**Problem:** When you transcribe the entries below, keep the wording exact and omit the pictures.

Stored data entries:

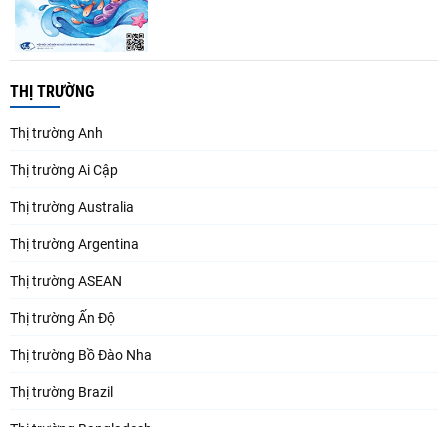
THỊ TRƯỜNG
Thị trường Anh
Thị trường Ai Cập
Thị trường Australia
Thị trường Argentina
Thị trường ASEAN
Thị trường Ấn Độ
Thị trường Bồ Đào Nha
Thị trường Brazil
Thị trường Bangladesh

**Answer space:**
THỊ TRƯỜNG
Thị trường Anh
Thị trường Ai Cập
Thị trường Australia
Thị trường Argentina
Thị trường ASEAN
Thị trường Ấn Độ
Thị trường Bồ Đào Nha
Thị trường Brazil
Thị trường Bangladesh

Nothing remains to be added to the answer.